BEGIN Provided records
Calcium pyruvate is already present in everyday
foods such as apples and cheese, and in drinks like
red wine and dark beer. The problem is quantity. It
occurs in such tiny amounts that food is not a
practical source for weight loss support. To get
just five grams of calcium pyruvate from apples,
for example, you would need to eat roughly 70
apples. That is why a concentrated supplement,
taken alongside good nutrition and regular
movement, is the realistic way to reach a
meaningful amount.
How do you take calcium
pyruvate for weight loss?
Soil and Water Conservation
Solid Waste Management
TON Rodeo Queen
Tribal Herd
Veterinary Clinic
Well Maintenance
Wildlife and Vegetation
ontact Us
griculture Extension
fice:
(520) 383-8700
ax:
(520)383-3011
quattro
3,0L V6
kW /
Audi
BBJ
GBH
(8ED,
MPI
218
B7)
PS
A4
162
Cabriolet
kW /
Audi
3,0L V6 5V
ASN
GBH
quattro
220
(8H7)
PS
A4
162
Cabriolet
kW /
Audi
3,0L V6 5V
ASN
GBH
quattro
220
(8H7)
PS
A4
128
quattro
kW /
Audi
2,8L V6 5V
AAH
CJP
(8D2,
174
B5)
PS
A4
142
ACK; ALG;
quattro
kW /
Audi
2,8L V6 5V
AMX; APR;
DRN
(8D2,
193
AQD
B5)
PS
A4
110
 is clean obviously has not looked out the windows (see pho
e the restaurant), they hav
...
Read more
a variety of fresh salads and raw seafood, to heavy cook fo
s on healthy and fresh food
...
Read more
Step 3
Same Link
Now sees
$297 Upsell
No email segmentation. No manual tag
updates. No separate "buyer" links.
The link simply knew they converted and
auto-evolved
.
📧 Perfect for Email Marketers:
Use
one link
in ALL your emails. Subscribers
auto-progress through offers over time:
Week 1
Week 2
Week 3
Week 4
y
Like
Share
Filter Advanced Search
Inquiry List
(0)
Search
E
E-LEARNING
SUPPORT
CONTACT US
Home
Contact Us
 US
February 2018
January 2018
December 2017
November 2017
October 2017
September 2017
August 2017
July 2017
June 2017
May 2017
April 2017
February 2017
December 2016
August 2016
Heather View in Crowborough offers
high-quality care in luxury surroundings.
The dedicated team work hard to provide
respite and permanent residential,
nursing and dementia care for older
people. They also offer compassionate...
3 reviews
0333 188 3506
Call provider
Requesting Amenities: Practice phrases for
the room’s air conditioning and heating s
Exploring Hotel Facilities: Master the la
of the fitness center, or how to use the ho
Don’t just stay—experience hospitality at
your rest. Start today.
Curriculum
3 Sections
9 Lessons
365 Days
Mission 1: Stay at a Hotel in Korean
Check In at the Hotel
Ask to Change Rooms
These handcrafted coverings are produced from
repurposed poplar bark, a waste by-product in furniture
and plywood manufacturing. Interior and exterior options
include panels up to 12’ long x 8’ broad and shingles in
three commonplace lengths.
END Provided records
▶ **Task instructions**: Your response must consist of all the records, retyped exactly.

▶ **Solution below**:
Calcium pyruvate is already present in everyday
foods such as apples and cheese, and in drinks like
red wine and dark beer. The problem is quantity. It
occurs in such tiny amounts that food is not a
practical source for weight loss support. To get
just five grams of calcium pyruvate from apples,
for example, you would need to eat roughly 70
apples. That is why a concentrated supplement,
taken alongside good nutrition and regular
movement, is the realistic way to reach a
meaningful amount.
How do you take calcium
pyruvate for weight loss?
Soil and Water Conservation
Solid Waste Management
TON Rodeo Queen
Tribal Herd
Veterinary Clinic
Well Maintenance
Wildlife and Vegetation
ontact Us
griculture Extension
fice:
(520) 383-8700
ax:
(520)383-3011
quattro
3,0L V6
kW /
Audi
BBJ
GBH
(8ED,
MPI
218
B7)
PS
A4
162
Cabriolet
kW /
Audi
3,0L V6 5V
ASN
GBH
quattro
220
(8H7)
PS
A4
162
Cabriolet
kW /
Audi
3,0L V6 5V
ASN
GBH
quattro
220
(8H7)
PS
A4
128
quattro
kW /
Audi
2,8L V6 5V
AAH
CJP
(8D2,
174
B5)
PS
A4
142
ACK; ALG;
quattro
kW /
Audi
2,8L V6 5V
AMX; APR;
DRN
(8D2,
193
AQD
B5)
PS
A4
110
 is clean obviously has not looked out the windows (see pho
e the restaurant), they hav
...
Read more
a variety of fresh salads and raw seafood, to heavy cook fo
s on healthy and fresh food
...
Read more
Step 3
Same Link
Now sees
$297 Upsell
No email segmentation. No manual tag
updates. No separate "buyer" links.
The link simply knew they converted and
auto-evolved
.
📧 Perfect for Email Marketers:
Use
one link
in ALL your emails. Subscribers
auto-progress through offers over time:
Week 1
Week 2
Week 3
Week 4
y
Like
Share
Filter Advanced Search
Inquiry List
(0)
Search
E
E-LEARNING
SUPPORT
CONTACT US
Home
Contact Us
 US
February 2018
January 2018
December 2017
November 2017
October 2017
September 2017
August 2017
July 2017
June 2017
May 2017
April 2017
February 2017
December 2016
August 2016
Heather View in Crowborough offers
high-quality care in luxury surroundings.
The dedicated team work hard to provide
respite and permanent residential,
nursing and dementia care for older
people. They also offer compassionate...
3 reviews
0333 188 3506
Call provider
Requesting Amenities: Practice phrases for
the room’s air conditioning and heating s
Exploring Hotel Facilities: Master the la
of the fitness center, or how to use the ho
Don’t just stay—experience hospitality at
your rest. Start today.
Curriculum
3 Sections
9 Lessons
365 Days
Mission 1: Stay at a Hotel in Korean
Check In at the Hotel
Ask to Change Rooms
These handcrafted coverings are produced from
repurposed poplar bark, a waste by-product in furniture
and plywood manufacturing. Interior and exterior options
include panels up to 12’ long x 8’ broad and shingles in
three commonplace lengths.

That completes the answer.